Supply chain financier Greensill Capital – a major funding source for Gupta’s GFG Alliance – is reportedly also in discussions to sell its core operations to Appollo Global Management.
Giles MP Eddie Hughes, whose electorate covers Whyalla, said he had been in talks with the Australian Workers Union, GFG at a local level, steelworks staff and contractors since the Greensill issue began emerging a week ago.
“There’s obviously uncertainty, which is never good, given the complex set of financial arrangements which have still got to sort themselves out,” he told InDaily.
“I live in a community that’s been through uncertain times in the past – this is the fifth time I’ve been through something like this.
“Three generations of my family has worked at the steelworks and one of my sons currently works there.
“The attitude of the workforce is we’re going in, we’re getting paid and we’ll just get on with it.”
Supply chain finance is typically used to pay suppliers for their goods and services quickly at a discounted rate rather than making them wait up to 90 days for payment.

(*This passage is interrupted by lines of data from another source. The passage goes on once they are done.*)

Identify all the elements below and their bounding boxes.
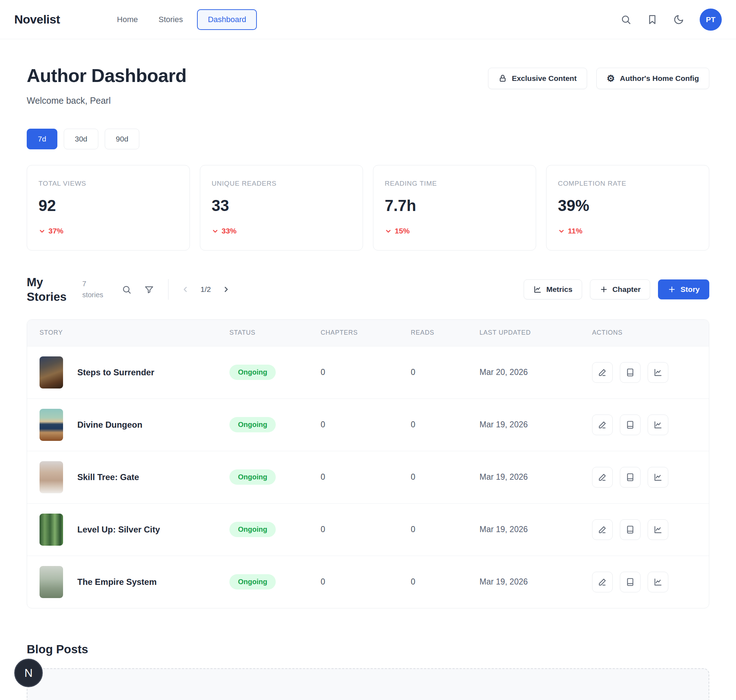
read-story-button[interactable] xyxy=(620,362,641,383)
story-metrics-button[interactable] xyxy=(648,467,668,488)
story-title[interactable]: The Empire System xyxy=(77,577,157,587)
story-cover-image[interactable] xyxy=(40,513,63,546)
user-avatar[interactable]: PT xyxy=(700,9,722,31)
read-story-button[interactable] xyxy=(620,572,641,593)
book-icon xyxy=(626,577,635,587)
col-reads: READS xyxy=(411,329,479,337)
story-cover-image[interactable] xyxy=(40,566,63,598)
story-metrics-button[interactable] xyxy=(648,519,668,540)
metrics-button[interactable]: Metrics xyxy=(524,279,582,299)
col-story: STORY xyxy=(40,329,229,337)
filter-funnel-icon[interactable] xyxy=(144,285,154,294)
reads-count: 0 xyxy=(411,368,479,377)
chart-icon xyxy=(653,577,663,587)
authors-home-config-button[interactable]: ⚙ Author's Home Config xyxy=(596,68,709,89)
edit-story-button[interactable] xyxy=(592,467,613,488)
page-indicator: 1/2 xyxy=(201,285,211,294)
last-updated: Mar 19, 2026 xyxy=(479,525,592,534)
stories-pagination: 1/2 xyxy=(181,285,230,294)
story-cover-image[interactable] xyxy=(40,409,63,441)
chart-icon xyxy=(653,473,663,482)
blog-posts-empty-panel: Subscribers will be able to read your po… xyxy=(27,668,709,700)
book-icon xyxy=(626,420,635,429)
bookmark-icon[interactable] xyxy=(647,14,658,25)
main-content: Author Dashboard Welcome back, Pearl Exc… xyxy=(0,65,736,700)
dark-mode-moon-icon[interactable] xyxy=(673,14,684,25)
add-chapter-button[interactable]: Chapter xyxy=(590,279,650,299)
col-chapters: CHAPTERS xyxy=(320,329,411,337)
edit-story-button[interactable] xyxy=(592,362,613,383)
nav-link-home[interactable]: Home xyxy=(110,10,144,29)
pencil-icon xyxy=(598,525,607,534)
range-30d-button[interactable]: 30d xyxy=(64,129,98,149)
stat-card-unique-readers: UNIQUE READERS 33 33% xyxy=(200,165,363,251)
read-story-button[interactable] xyxy=(620,519,641,540)
edit-story-button[interactable] xyxy=(592,572,613,593)
exclusive-content-button[interactable]: Exclusive Content xyxy=(488,68,587,89)
story-metrics-button[interactable] xyxy=(648,415,668,435)
book-icon xyxy=(626,368,635,377)
nav-actions: PT xyxy=(621,9,722,31)
nav-link-stories[interactable]: Stories xyxy=(152,10,189,29)
story-title[interactable]: Steps to Surrender xyxy=(77,368,154,378)
status-badge: Ongoing xyxy=(229,574,276,590)
book-icon xyxy=(626,473,635,482)
plus-icon xyxy=(599,285,608,294)
table-row: The Empire System Ongoing 0 0 Mar 19, 20… xyxy=(27,556,709,608)
nav-link-dashboard[interactable]: Dashboard xyxy=(197,9,257,30)
stat-card-reading-time: READING TIME 7.7h 15% xyxy=(373,165,536,251)
trend-down-icon xyxy=(385,227,392,235)
status-badge: Ongoing xyxy=(229,469,276,485)
page-prev-icon[interactable] xyxy=(181,285,190,294)
trend-down-icon xyxy=(38,227,46,235)
status-badge: Ongoing xyxy=(229,417,276,432)
pencil-icon xyxy=(598,577,607,587)
pencil-icon xyxy=(598,368,607,377)
story-cover-image[interactable] xyxy=(40,356,63,388)
story-title[interactable]: Level Up: Silver City xyxy=(77,525,160,535)
my-stories-title: My Stories xyxy=(27,275,67,304)
range-filter: 7d 30d 90d xyxy=(27,129,709,149)
trend-down-icon xyxy=(558,227,565,235)
col-status: STATUS xyxy=(229,329,320,337)
story-title[interactable]: Divine Dungeon xyxy=(77,420,142,430)
my-stories-toolbar: My Stories 7 stories 1/2 xyxy=(27,275,709,304)
table-row: Steps to Surrender Ongoing 0 0 Mar 20, 2… xyxy=(27,346,709,399)
plus-icon xyxy=(668,285,676,294)
chapters-count: 0 xyxy=(320,472,411,482)
range-90d-button[interactable]: 90d xyxy=(105,129,139,149)
chart-icon xyxy=(653,420,663,429)
chapters-count: 0 xyxy=(320,525,411,534)
page-header-text: Author Dashboard Welcome back, Pearl xyxy=(27,65,186,106)
edit-story-button[interactable] xyxy=(592,415,613,435)
search-icon[interactable] xyxy=(621,14,631,25)
stat-card-completion-rate: COMPLETION RATE 39% 11% xyxy=(546,165,709,251)
novelist-fab-button[interactable]: N xyxy=(14,659,43,687)
story-metrics-button[interactable] xyxy=(648,362,668,383)
edit-story-button[interactable] xyxy=(592,519,613,540)
book-icon xyxy=(626,525,635,534)
range-7d-button[interactable]: 7d xyxy=(27,129,57,149)
brand-logo[interactable]: Novelist xyxy=(14,12,60,26)
table-row: Divine Dungeon Ongoing 0 0 Mar 19, 2026 xyxy=(27,399,709,451)
toolbar-divider xyxy=(168,279,169,300)
story-metrics-button[interactable] xyxy=(648,572,668,593)
stories-actions: Metrics Chapter Story xyxy=(524,279,709,299)
chapters-count: 0 xyxy=(320,368,411,377)
trend-down-icon xyxy=(212,227,219,235)
add-story-button[interactable]: Story xyxy=(658,279,709,299)
reads-count: 0 xyxy=(411,525,479,534)
page-header: Author Dashboard Welcome back, Pearl Exc… xyxy=(27,65,709,106)
pencil-icon xyxy=(598,420,607,429)
read-story-button[interactable] xyxy=(620,415,641,435)
page-next-icon[interactable] xyxy=(222,285,230,294)
last-updated: Mar 19, 2026 xyxy=(479,420,592,429)
stories-tools xyxy=(122,285,154,294)
story-cover-image[interactable] xyxy=(40,461,63,493)
story-title[interactable]: Skill Tree: Gate xyxy=(77,472,139,482)
read-story-button[interactable] xyxy=(620,467,641,488)
stories-search-icon[interactable] xyxy=(122,285,131,294)
lock-icon xyxy=(498,74,507,83)
nav-links: Home Stories Dashboard xyxy=(110,9,257,30)
chart-icon xyxy=(653,368,663,377)
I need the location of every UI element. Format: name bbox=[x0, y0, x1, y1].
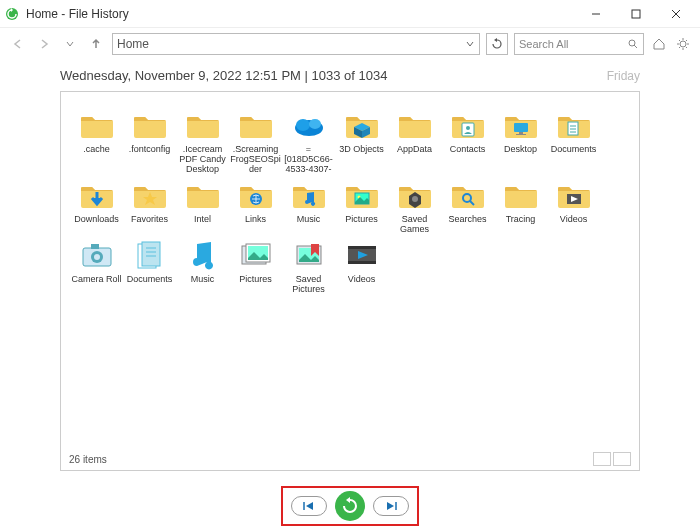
svg-point-37 bbox=[94, 254, 100, 260]
file-item-label: Documents bbox=[127, 274, 173, 284]
file-item-label: Music bbox=[297, 214, 321, 224]
details-view-button[interactable] bbox=[593, 452, 611, 466]
file-item[interactable]: AppData bbox=[389, 106, 440, 174]
status-bar: 26 items bbox=[69, 452, 631, 466]
file-item[interactable]: .fontconfig bbox=[124, 106, 175, 174]
svg-rect-40 bbox=[142, 242, 160, 266]
restore-button[interactable] bbox=[335, 491, 365, 521]
file-item-label: Favorites bbox=[131, 214, 168, 224]
file-item[interactable]: Links bbox=[230, 176, 281, 234]
videos-folder-icon bbox=[554, 176, 594, 214]
file-item-label: .Icecream PDF Candy Desktop bbox=[177, 144, 228, 174]
file-item[interactable]: Desktop bbox=[495, 106, 546, 174]
folder-icon bbox=[501, 176, 541, 214]
camera-icon bbox=[77, 236, 117, 274]
file-item[interactable]: Tracing bbox=[495, 176, 546, 234]
window-controls bbox=[576, 0, 696, 28]
chevron-down-icon[interactable] bbox=[465, 39, 475, 49]
maximize-button[interactable] bbox=[616, 0, 656, 28]
timestamp-label: Wednesday, November 9, 2022 12:51 PM | 1… bbox=[60, 68, 387, 83]
address-input[interactable]: Home bbox=[112, 33, 480, 55]
file-item[interactable]: 3D Objects bbox=[336, 106, 387, 174]
svg-rect-2 bbox=[632, 10, 640, 18]
videos-lib-icon bbox=[342, 236, 382, 274]
file-item[interactable]: .Screaming FrogSEOSpider bbox=[230, 106, 281, 174]
file-item[interactable]: =[018D5C66-4533-4307-9B53-224DE2ED1F... bbox=[283, 106, 334, 174]
gear-icon[interactable] bbox=[674, 35, 692, 53]
svg-line-15 bbox=[686, 40, 687, 41]
file-item-label: Pictures bbox=[239, 274, 272, 284]
folder-icon bbox=[395, 106, 435, 144]
contacts-icon bbox=[448, 106, 488, 144]
file-item[interactable]: Documents bbox=[548, 106, 599, 174]
file-item[interactable]: Documents bbox=[124, 236, 175, 294]
svg-rect-38 bbox=[91, 244, 99, 249]
file-item[interactable]: Downloads bbox=[71, 176, 122, 234]
file-item-label: AppData bbox=[397, 144, 432, 154]
favorites-icon bbox=[130, 176, 170, 214]
file-item[interactable]: Intel bbox=[177, 176, 228, 234]
file-item-label: Camera Roll bbox=[71, 274, 121, 284]
file-item[interactable]: Videos bbox=[548, 176, 599, 234]
window-title: Home - File History bbox=[26, 7, 129, 21]
minimize-button[interactable] bbox=[576, 0, 616, 28]
file-grid: .cache.fontconfig.Icecream PDF Candy Des… bbox=[71, 106, 629, 294]
home-icon[interactable] bbox=[650, 35, 668, 53]
address-text: Home bbox=[117, 37, 149, 51]
svg-point-20 bbox=[466, 126, 470, 130]
svg-line-14 bbox=[679, 47, 680, 48]
svg-point-31 bbox=[412, 196, 418, 202]
svg-line-13 bbox=[686, 47, 687, 48]
3d-icon bbox=[342, 106, 382, 144]
file-item[interactable]: .Icecream PDF Candy Desktop bbox=[177, 106, 228, 174]
saved-games-icon bbox=[395, 176, 435, 214]
file-item-label: Contacts bbox=[450, 144, 486, 154]
file-item-label: Tracing bbox=[506, 214, 536, 224]
refresh-button[interactable] bbox=[486, 33, 508, 55]
file-item[interactable]: Pictures bbox=[336, 176, 387, 234]
file-item[interactable]: Contacts bbox=[442, 106, 493, 174]
previous-version-button[interactable] bbox=[291, 496, 327, 516]
file-item-label: Intel bbox=[194, 214, 211, 224]
svg-point-7 bbox=[680, 41, 686, 47]
folder-icon bbox=[183, 106, 223, 144]
close-button[interactable] bbox=[656, 0, 696, 28]
file-item-label: Videos bbox=[348, 274, 375, 284]
header-row: Wednesday, November 9, 2022 12:51 PM | 1… bbox=[0, 60, 700, 87]
next-version-button[interactable] bbox=[373, 496, 409, 516]
onedrive-icon bbox=[289, 106, 329, 144]
file-item[interactable]: Pictures bbox=[230, 236, 281, 294]
file-item[interactable]: Saved Pictures bbox=[283, 236, 334, 294]
file-item[interactable]: Camera Roll bbox=[71, 236, 122, 294]
file-item-label: Desktop bbox=[504, 144, 537, 154]
file-item-label: Videos bbox=[560, 214, 587, 224]
file-item-label: =[018D5C66-4533-4307-9B53-224DE2ED1F... bbox=[283, 144, 334, 174]
forward-button[interactable] bbox=[34, 34, 54, 54]
back-button[interactable] bbox=[8, 34, 28, 54]
doc-lib-icon bbox=[130, 236, 170, 274]
next-day-label: Friday bbox=[607, 69, 640, 83]
file-item-label: .fontconfig bbox=[129, 144, 171, 154]
file-item-label: Music bbox=[191, 274, 215, 284]
file-item-label: 3D Objects bbox=[339, 144, 384, 154]
file-item[interactable]: Favorites bbox=[124, 176, 175, 234]
icons-view-button[interactable] bbox=[613, 452, 631, 466]
file-item[interactable]: Videos bbox=[336, 236, 387, 294]
links-icon bbox=[236, 176, 276, 214]
file-item[interactable]: .cache bbox=[71, 106, 122, 174]
documents-icon bbox=[554, 106, 594, 144]
search-input[interactable]: Search All bbox=[514, 33, 644, 55]
file-item-label: Downloads bbox=[74, 214, 119, 224]
svg-rect-50 bbox=[348, 246, 376, 249]
file-item[interactable]: Searches bbox=[442, 176, 493, 234]
file-item-label: Documents bbox=[551, 144, 597, 154]
svg-point-17 bbox=[296, 119, 310, 131]
file-item-label: Searches bbox=[448, 214, 486, 224]
file-item[interactable]: Saved Games bbox=[389, 176, 440, 234]
view-toggles bbox=[593, 452, 631, 466]
file-item-label: Saved Games bbox=[389, 214, 440, 234]
file-item[interactable]: Music bbox=[177, 236, 228, 294]
up-button[interactable] bbox=[86, 34, 106, 54]
dropdown-history-button[interactable] bbox=[60, 34, 80, 54]
file-item[interactable]: Music bbox=[283, 176, 334, 234]
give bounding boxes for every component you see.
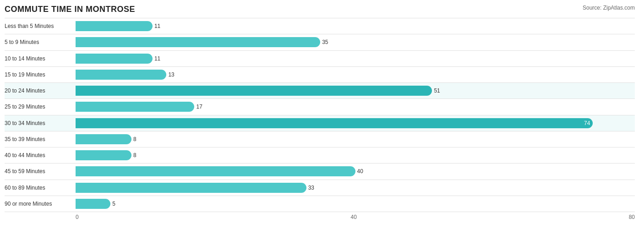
- x-axis-labels: 04080: [76, 214, 635, 220]
- chart-source: Source: ZipAtlas.com: [583, 5, 635, 11]
- bar-track: 8: [76, 134, 635, 144]
- bar-fill: [76, 86, 432, 96]
- chart-header: COMMUTE TIME IN MONTROSE Source: ZipAtla…: [5, 5, 635, 14]
- bar-fill: 74: [76, 118, 593, 128]
- bar-row: 40 to 44 Minutes8: [5, 147, 635, 163]
- bar-label: 40 to 44 Minutes: [5, 152, 76, 158]
- bar-fill: [76, 150, 131, 160]
- x-axis-label: 0: [76, 214, 79, 220]
- bar-row: 60 to 89 Minutes33: [5, 180, 635, 196]
- bar-value: 8: [133, 136, 136, 142]
- bar-label: Less than 5 Minutes: [5, 23, 76, 29]
- bar-track: 35: [76, 37, 635, 47]
- bar-track: 13: [76, 70, 635, 80]
- bar-row: 15 to 19 Minutes13: [5, 66, 635, 82]
- bar-track: 8: [76, 150, 635, 160]
- bar-track: 74: [76, 118, 635, 128]
- bar-fill: [76, 199, 110, 209]
- bar-row: 30 to 34 Minutes74: [5, 115, 635, 131]
- bar-value: 5: [112, 201, 115, 207]
- bar-track: 51: [76, 86, 635, 96]
- bar-fill: [76, 21, 153, 31]
- bar-row: 90 or more Minutes5: [5, 196, 635, 212]
- x-axis-label: 80: [629, 214, 635, 220]
- bar-label: 10 to 14 Minutes: [5, 55, 76, 62]
- bar-track: 5: [76, 199, 635, 209]
- bar-value: 51: [434, 87, 440, 94]
- bar-value: 8: [133, 152, 136, 158]
- bar-fill: [76, 102, 194, 112]
- bar-label: 90 or more Minutes: [5, 201, 76, 207]
- bar-value: 11: [154, 55, 160, 62]
- bar-value: 17: [196, 104, 202, 110]
- bar-label: 35 to 39 Minutes: [5, 136, 76, 142]
- bar-track: 11: [76, 21, 635, 31]
- bar-fill: [76, 183, 306, 193]
- bar-label: 15 to 19 Minutes: [5, 71, 76, 78]
- bar-label: 20 to 24 Minutes: [5, 87, 76, 94]
- chart-area: Less than 5 Minutes115 to 9 Minutes3510 …: [5, 18, 635, 212]
- bar-row: 35 to 39 Minutes8: [5, 131, 635, 147]
- bar-value: 40: [357, 168, 363, 175]
- bar-row: 25 to 29 Minutes17: [5, 98, 635, 115]
- bar-value: 74: [584, 120, 590, 126]
- bar-track: 40: [76, 166, 635, 176]
- bar-row: Less than 5 Minutes11: [5, 18, 635, 34]
- chart-container: COMMUTE TIME IN MONTROSE Source: ZipAtla…: [0, 0, 644, 240]
- bar-fill: [76, 70, 166, 80]
- bar-value: 11: [154, 23, 160, 29]
- bar-label: 45 to 59 Minutes: [5, 168, 76, 175]
- bar-track: 11: [76, 54, 635, 64]
- bar-fill: [76, 134, 131, 144]
- x-axis: 04080: [76, 214, 635, 220]
- bar-row: 10 to 14 Minutes11: [5, 50, 635, 66]
- bar-row: 20 to 24 Minutes51: [5, 82, 635, 98]
- bar-track: 33: [76, 183, 635, 193]
- bar-value: 33: [308, 185, 314, 191]
- bar-row: 5 to 9 Minutes35: [5, 34, 635, 50]
- bar-label: 5 to 9 Minutes: [5, 39, 76, 45]
- bar-label: 30 to 34 Minutes: [5, 120, 76, 126]
- bar-fill: [76, 37, 320, 47]
- bar-row: 45 to 59 Minutes40: [5, 163, 635, 179]
- bar-fill: [76, 166, 355, 176]
- bar-label: 25 to 29 Minutes: [5, 104, 76, 110]
- bar-value: 13: [168, 71, 174, 78]
- bar-label: 60 to 89 Minutes: [5, 185, 76, 191]
- x-axis-label: 40: [350, 214, 356, 220]
- bar-value: 35: [322, 39, 328, 45]
- bar-fill: [76, 54, 153, 64]
- bar-track: 17: [76, 102, 635, 112]
- chart-title: COMMUTE TIME IN MONTROSE: [5, 5, 135, 14]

Companies such as GFG Alliance would then pay Greensill the full amount at later date.
Hughes said it was his understanding that many local suppliers had continued to be paid by the steelworks.
“When I spoke to GFG late last week they said the latest round of payments to suppliers had gone out and there has been a focus on ensuring some of those smaller to mid-size contractors are looked after,” he said.
“Sometimes there are delays but it looks as though payments have been made.
“GFG has come out with some public statements and in conversations I have had they are looking to secure financing – there is still that uncertainty around how this might play out.”
The former state Labor government committed to a $50 million support package for the Whyalla steelworks expansion. While the Liberal government has said it will honour the commitment, it is yet to hand over any of the money.
Treasurer Rob Lucas last week said it still intended to pay the $50 million but would only spend it on “tangible infrastructure projects that would assist the transformation of Whyalla into an efficient operating plant”.
“We’ve made it clear that we’re not interested in using that $50 million of taxpayers money to assist repayment of debt or financing of loans or paying off suppliers,” he told InDaily on Friday.
About 1200 people work at the Whyalla steelworks, Whyalla’s biggest employer.
UK-based Sanjeev Gupta was hailed a saviour of the business and town after former steelworks owner Arrium went into administration and he took it over in 2017, vowing to improve and expand the operation.
GFG had planned a $1 billion upgrade at Whyalla but that was delayed by up to seven years last year as the global alliance flagged huge cuts amid sluggish steel sales.
Hughes said almost a quarter of the jobs in the Whyalla region were dependent on the steel industry.
“For every one job in the steel mill and mining here in Whyalla there’s another two out in the community so it is incredibly important we get this right,” the Labor MP said.
“But we also need that capacity as a nation to provide structural steel and rail and Whyalla is the only integrated steelworks that provides that service in the Australian economy.
“My view is there is a real future for steelmaking here in Whyalla but it does require that injection of investment dollars to modernise the plant – we’re talking about a plant that was commissioned in 1965.”